Ma la ricerca del piacere condiziona le nostre relazioni sociali. In che modo?
“Il riconoscimento sociale di ciascuno di noi ha un’azione particolarmente forte nell’attivazione dei circuiti del piacere. Uno dei motori più forti è naturalmente il denaro: eppure, anche in questo caso, le cose non sono semplici come ci si aspetterebbe. Supponiamo di giocare alla roulette con un amico: se noi vinciamo 10 euro e il nostro compagno resta a secco, siamo molto contenti. Se vinciamo entrambi 10 euro, siamo un po’ meno felici; se noi ne vinciamo 10 e il nostro amico 100, la sensazione che proveremo sarà probabilmente quasi sgradevole. Questo avviene perché il piacere non può prescindere dal nostro altissimo livello di connessione sociale: in barba al decimo comandamento, continueremo sempre a desiderare la roba d’altri e a provare piacere sapendo di possedere più del nostro vicino.
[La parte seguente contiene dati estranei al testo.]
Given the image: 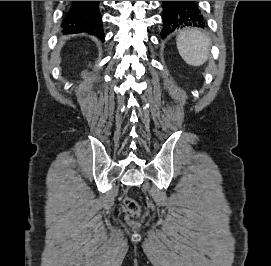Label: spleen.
Returning <instances> with one entry per match:
<instances>
[{
  "label": "spleen",
  "instance_id": "1",
  "mask_svg": "<svg viewBox=\"0 0 271 266\" xmlns=\"http://www.w3.org/2000/svg\"><path fill=\"white\" fill-rule=\"evenodd\" d=\"M176 44L180 56L187 64L201 66L207 61L211 41L204 31L184 29L177 36Z\"/></svg>",
  "mask_w": 271,
  "mask_h": 266
}]
</instances>
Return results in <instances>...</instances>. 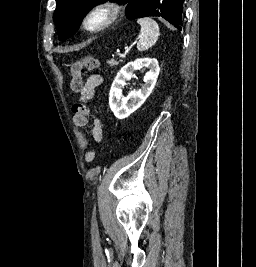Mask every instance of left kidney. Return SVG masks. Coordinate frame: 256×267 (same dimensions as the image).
Returning <instances> with one entry per match:
<instances>
[{
  "mask_svg": "<svg viewBox=\"0 0 256 267\" xmlns=\"http://www.w3.org/2000/svg\"><path fill=\"white\" fill-rule=\"evenodd\" d=\"M142 68H148V72L143 78L144 84L141 90H133L126 98H122V88L127 86V80L134 78L133 72L142 70ZM159 72L158 60L155 58H137L119 70L109 94V106L118 120L128 118L144 104L157 82Z\"/></svg>",
  "mask_w": 256,
  "mask_h": 267,
  "instance_id": "5707ae66",
  "label": "left kidney"
}]
</instances>
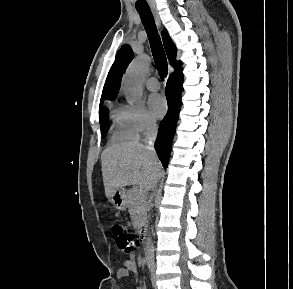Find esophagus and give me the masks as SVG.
Listing matches in <instances>:
<instances>
[{"mask_svg":"<svg viewBox=\"0 0 293 289\" xmlns=\"http://www.w3.org/2000/svg\"><path fill=\"white\" fill-rule=\"evenodd\" d=\"M151 10H152V13H153V16H154L156 24L158 26H160L161 22H160V17H159L157 9L155 7H152Z\"/></svg>","mask_w":293,"mask_h":289,"instance_id":"esophagus-1","label":"esophagus"}]
</instances>
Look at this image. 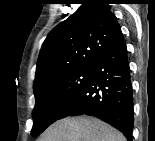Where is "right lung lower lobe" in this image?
<instances>
[{
	"label": "right lung lower lobe",
	"instance_id": "98d812e1",
	"mask_svg": "<svg viewBox=\"0 0 155 141\" xmlns=\"http://www.w3.org/2000/svg\"><path fill=\"white\" fill-rule=\"evenodd\" d=\"M132 92L127 49L122 34L101 56L89 80L59 119L82 114L96 116L132 140Z\"/></svg>",
	"mask_w": 155,
	"mask_h": 141
}]
</instances>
“C’è però un’altra considerazione da fare in proposito: con l’evoluzione, il nostro cervello si è ingrandito progressivamente, in particolare nella parte frontale, responsabile del ragionamento e dei processi cognitivi e sociali. Si sono formate sempre più connessioni tra questa regione e il Mfbc: ciò implica che riusciamo a provare piacere anche da comportamenti e situazioni che non hanno alcun valore evoluzionistico. A differenza di un topo, che ricerca il piacere solo nel cibo e nell’accoppiamento, solo un essere umano può essere gratificato dal digiuno o dalla castità, se le sue convinzioni culturali o religiose glielo suggeriscono. È per questo che le culture umane sono così ricche e variate”.
Quando e perché la ricerca del piacere può diventare un’ossessione?
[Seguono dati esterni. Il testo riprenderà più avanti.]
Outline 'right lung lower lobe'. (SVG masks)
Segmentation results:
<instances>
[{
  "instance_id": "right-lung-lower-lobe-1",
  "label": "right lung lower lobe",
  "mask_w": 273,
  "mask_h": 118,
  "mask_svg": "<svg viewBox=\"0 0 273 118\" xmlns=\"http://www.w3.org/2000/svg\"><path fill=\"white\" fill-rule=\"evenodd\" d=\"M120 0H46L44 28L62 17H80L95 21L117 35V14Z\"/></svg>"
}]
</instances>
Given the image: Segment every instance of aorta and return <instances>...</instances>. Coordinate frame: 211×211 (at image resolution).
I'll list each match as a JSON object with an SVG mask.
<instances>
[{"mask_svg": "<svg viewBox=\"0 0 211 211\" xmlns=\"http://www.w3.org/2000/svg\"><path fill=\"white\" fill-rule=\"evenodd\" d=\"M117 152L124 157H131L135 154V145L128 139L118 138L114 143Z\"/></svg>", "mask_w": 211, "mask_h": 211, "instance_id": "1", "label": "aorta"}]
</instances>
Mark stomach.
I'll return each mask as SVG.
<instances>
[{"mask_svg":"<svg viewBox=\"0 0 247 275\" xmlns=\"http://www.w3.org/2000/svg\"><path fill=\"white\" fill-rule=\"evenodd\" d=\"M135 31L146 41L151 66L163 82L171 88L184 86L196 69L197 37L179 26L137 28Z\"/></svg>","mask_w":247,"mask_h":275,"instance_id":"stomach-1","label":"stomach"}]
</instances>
“Su questo punto la scienza non sa ancora moltissimo. Quello che sappiamo è che il 40% delle cause che porta una persona a diventare assuefatta o ossessionata è genetico. Abbiamo identificato un recettore di dopamina, chiamato D2: i soggetti con una mutazione nel D2 hanno probabilità più alta rispetto agli altri di diventare assuefatti. Si potrebbe obiettare: perché il D2 non è scomparso con l’evoluzione? Il motivo è semplice: una variante genetica che ci porta ad essere più ossessivi, più curiosi, ad accettare più facilmente il rischio, potrebbe rivelarsi vincente per il successo e l’affermazione.
“Pensiamo ai moderni eroi dell’imprenditoria: Steve Jobs, per esempio, era una persona curiosa, propensa al rischio, e senza dubbio ossessiva. E ha costruito l’impero economico che tutti conosciamo. Ciò detto, non sappiamo molto del restante 60% delle cause. Sicuramente un grande ruolo è giocato dallo stress. A livello biologico, quando l’ormone dello stress finisce nel sangue e quindi nel cervello, provoca dei cambiamenti biochimici ed elettrici che ci fanno provare astinenza dalle sensazioni di piacere”.